| Task to complete |
List all lines of the data that include the string "cliquer".

━━━━━ Task data ━━━━━

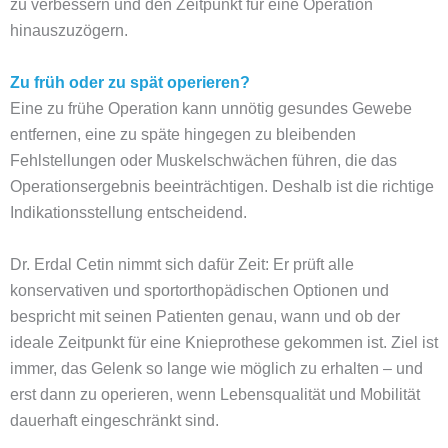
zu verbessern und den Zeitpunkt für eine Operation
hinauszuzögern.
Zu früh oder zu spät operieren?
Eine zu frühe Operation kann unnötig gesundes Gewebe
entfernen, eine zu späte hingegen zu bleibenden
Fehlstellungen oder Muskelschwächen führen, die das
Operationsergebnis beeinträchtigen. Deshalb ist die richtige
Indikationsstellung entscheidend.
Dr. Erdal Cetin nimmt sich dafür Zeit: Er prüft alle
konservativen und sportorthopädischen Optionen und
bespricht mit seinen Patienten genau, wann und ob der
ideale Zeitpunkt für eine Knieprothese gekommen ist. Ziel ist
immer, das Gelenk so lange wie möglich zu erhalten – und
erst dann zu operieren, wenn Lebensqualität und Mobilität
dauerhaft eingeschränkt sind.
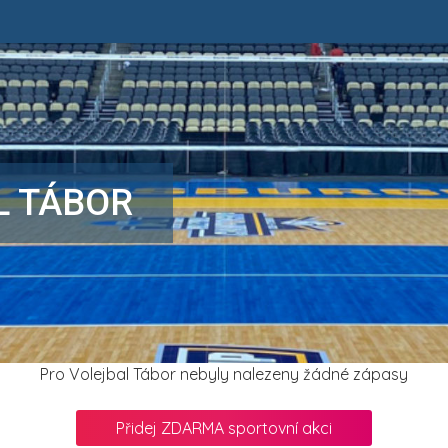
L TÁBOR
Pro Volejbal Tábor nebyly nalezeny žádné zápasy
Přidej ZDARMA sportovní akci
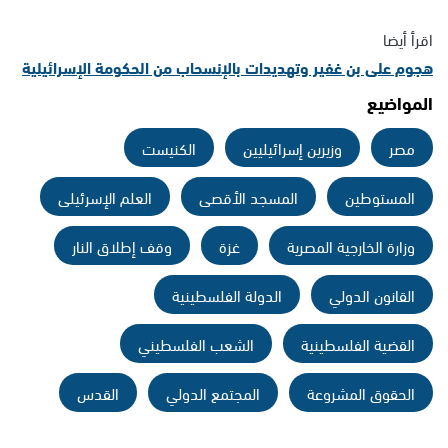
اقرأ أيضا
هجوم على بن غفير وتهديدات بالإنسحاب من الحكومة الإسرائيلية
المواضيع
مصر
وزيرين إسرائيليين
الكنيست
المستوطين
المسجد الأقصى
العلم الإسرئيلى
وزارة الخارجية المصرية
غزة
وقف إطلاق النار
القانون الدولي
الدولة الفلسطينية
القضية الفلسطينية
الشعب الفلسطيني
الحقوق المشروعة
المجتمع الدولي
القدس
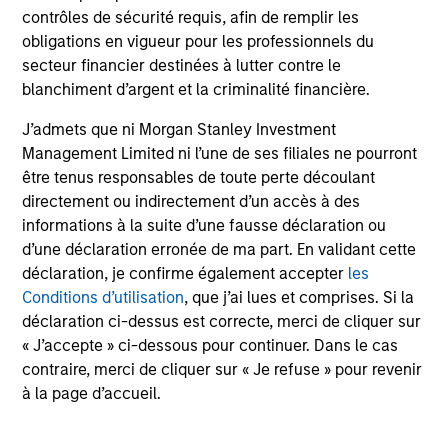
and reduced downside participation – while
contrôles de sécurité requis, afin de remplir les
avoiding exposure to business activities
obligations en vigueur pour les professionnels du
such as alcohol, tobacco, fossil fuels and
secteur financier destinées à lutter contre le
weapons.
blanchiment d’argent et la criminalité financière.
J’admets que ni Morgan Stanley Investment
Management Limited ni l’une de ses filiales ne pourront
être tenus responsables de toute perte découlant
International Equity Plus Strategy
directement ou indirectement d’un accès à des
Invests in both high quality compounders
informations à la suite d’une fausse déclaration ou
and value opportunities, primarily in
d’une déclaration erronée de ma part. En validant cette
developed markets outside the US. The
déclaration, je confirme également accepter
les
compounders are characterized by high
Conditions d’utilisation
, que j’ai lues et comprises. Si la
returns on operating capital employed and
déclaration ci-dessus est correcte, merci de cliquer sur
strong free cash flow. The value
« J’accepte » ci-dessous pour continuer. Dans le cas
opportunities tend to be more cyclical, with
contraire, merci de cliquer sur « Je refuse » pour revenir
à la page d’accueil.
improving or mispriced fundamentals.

━━━━━

| Solution to this task |
déclaration ci-dessus est correcte, merci de cliquer sur
contraire, merci de cliquer sur « Je refuse » pour revenir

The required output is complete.